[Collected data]
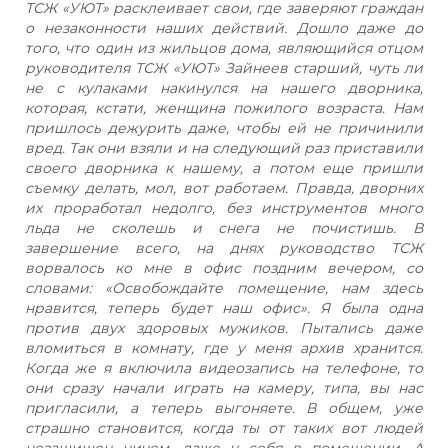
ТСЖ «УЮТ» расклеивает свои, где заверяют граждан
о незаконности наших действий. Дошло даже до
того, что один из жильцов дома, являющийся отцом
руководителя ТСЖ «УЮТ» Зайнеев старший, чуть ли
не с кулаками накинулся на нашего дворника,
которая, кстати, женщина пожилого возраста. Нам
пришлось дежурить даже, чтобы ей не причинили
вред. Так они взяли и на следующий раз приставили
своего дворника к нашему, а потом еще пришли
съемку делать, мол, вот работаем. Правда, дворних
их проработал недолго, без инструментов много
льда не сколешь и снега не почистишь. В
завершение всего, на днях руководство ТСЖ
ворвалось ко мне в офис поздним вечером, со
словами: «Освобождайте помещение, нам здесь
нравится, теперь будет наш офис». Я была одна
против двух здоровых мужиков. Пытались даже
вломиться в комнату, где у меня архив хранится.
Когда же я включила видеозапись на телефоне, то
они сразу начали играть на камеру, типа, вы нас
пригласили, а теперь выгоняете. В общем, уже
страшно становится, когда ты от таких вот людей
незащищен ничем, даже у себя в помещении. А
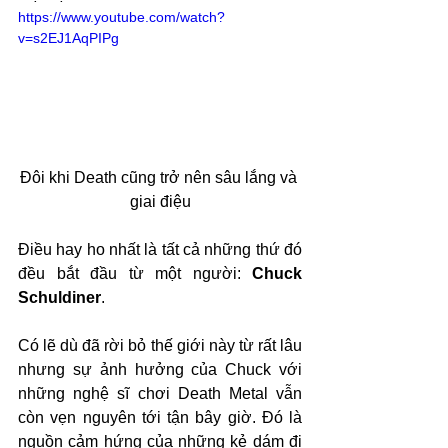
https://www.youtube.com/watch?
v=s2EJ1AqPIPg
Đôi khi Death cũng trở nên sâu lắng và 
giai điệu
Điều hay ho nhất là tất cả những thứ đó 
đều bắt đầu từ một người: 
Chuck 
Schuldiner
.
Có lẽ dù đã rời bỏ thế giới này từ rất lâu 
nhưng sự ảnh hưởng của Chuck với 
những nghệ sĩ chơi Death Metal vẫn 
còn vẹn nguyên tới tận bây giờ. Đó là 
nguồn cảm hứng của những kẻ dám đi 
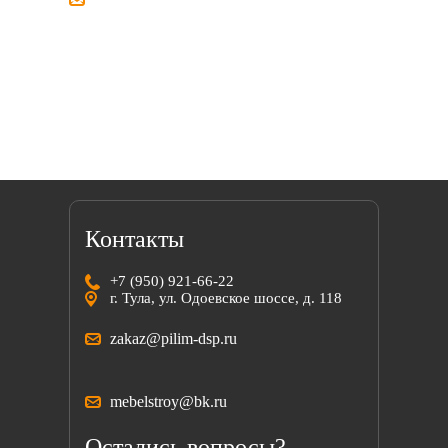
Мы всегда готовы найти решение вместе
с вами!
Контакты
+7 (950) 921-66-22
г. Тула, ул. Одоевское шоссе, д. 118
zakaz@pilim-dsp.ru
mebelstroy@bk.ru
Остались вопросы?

...

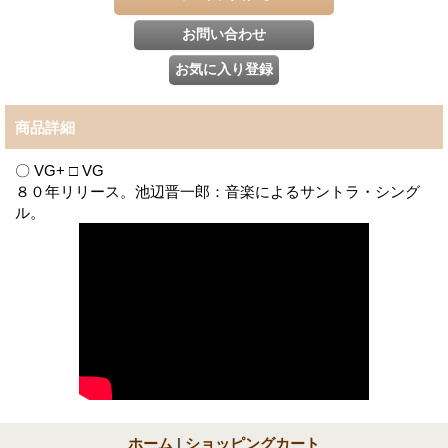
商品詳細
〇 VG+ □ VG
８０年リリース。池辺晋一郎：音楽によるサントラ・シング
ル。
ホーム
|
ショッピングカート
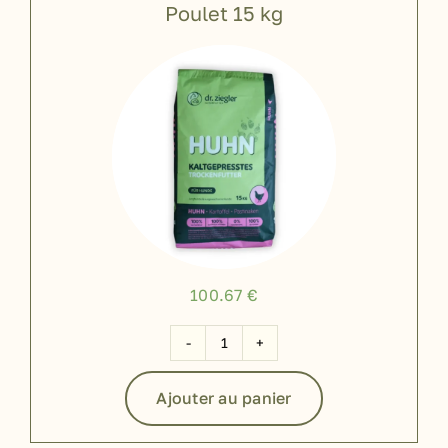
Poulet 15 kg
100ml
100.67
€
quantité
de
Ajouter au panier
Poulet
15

### TO DO
Copy exactly the stretch of data above from the line with "где заверяют граждан" through the line with "помещение, нам здесь", and omit all other lines.

### PROBLEM SOLUTION
ТСЖ «УЮТ» расклеивает свои, где заверяют граждан
о незаконности наших действий. Дошло даже до
того, что один из жильцов дома, являющийся отцом
руководителя ТСЖ «УЮТ» Зайнеев старший, чуть ли
не с кулаками накинулся на нашего дворника,
которая, кстати, женщина пожилого возраста. Нам
пришлось дежурить даже, чтобы ей не причинили
вред. Так они взяли и на следующий раз приставили
своего дворника к нашему, а потом еще пришли
съемку делать, мол, вот работаем. Правда, дворних
их проработал недолго, без инструментов много
льда не сколешь и снега не почистишь. В
завершение всего, на днях руководство ТСЖ
ворвалось ко мне в офис поздним вечером, со
словами: «Освобождайте помещение, нам здесь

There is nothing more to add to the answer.